Could you set down exactly the lines of the data below, starting at the one that holds "cannot eat chicken with your fingers." and ending at the one that holds "clue words, including", both included, and only those?

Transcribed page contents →
◇ ◇ ◇ ◇

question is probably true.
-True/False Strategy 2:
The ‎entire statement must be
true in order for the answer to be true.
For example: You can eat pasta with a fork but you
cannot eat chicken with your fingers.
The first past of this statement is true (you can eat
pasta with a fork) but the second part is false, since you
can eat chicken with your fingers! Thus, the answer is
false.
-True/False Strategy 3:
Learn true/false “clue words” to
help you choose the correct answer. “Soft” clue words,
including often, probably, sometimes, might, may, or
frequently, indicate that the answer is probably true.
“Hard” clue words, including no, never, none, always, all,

◇ ◇ ◇ ◇

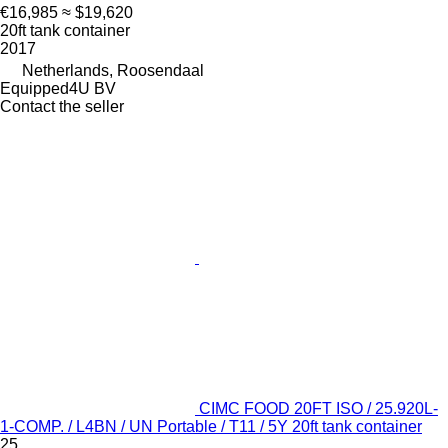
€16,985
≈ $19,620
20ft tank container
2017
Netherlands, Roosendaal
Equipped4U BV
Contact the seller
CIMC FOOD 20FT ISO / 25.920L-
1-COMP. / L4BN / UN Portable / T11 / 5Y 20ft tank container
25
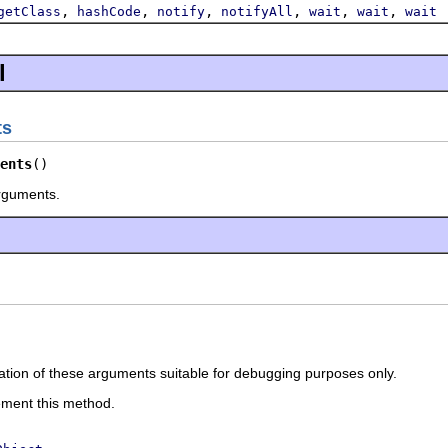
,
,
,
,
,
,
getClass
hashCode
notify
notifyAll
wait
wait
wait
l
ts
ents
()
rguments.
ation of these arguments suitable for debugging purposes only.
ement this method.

◇ ◇ ◇ ◇

OUTPUT BELOW →
cannot eat chicken with your fingers.
The first past of this statement is true (you can eat
pasta with a fork) but the second part is false, since you
can eat chicken with your fingers! Thus, the answer is
false.
-True/False Strategy 3:
Learn true/false “clue words” to
help you choose the correct answer. “Soft” clue words,
including often, probably, sometimes, might, may, or
frequently, indicate that the answer is probably true.
“Hard” clue words, including no, never, none, always, all,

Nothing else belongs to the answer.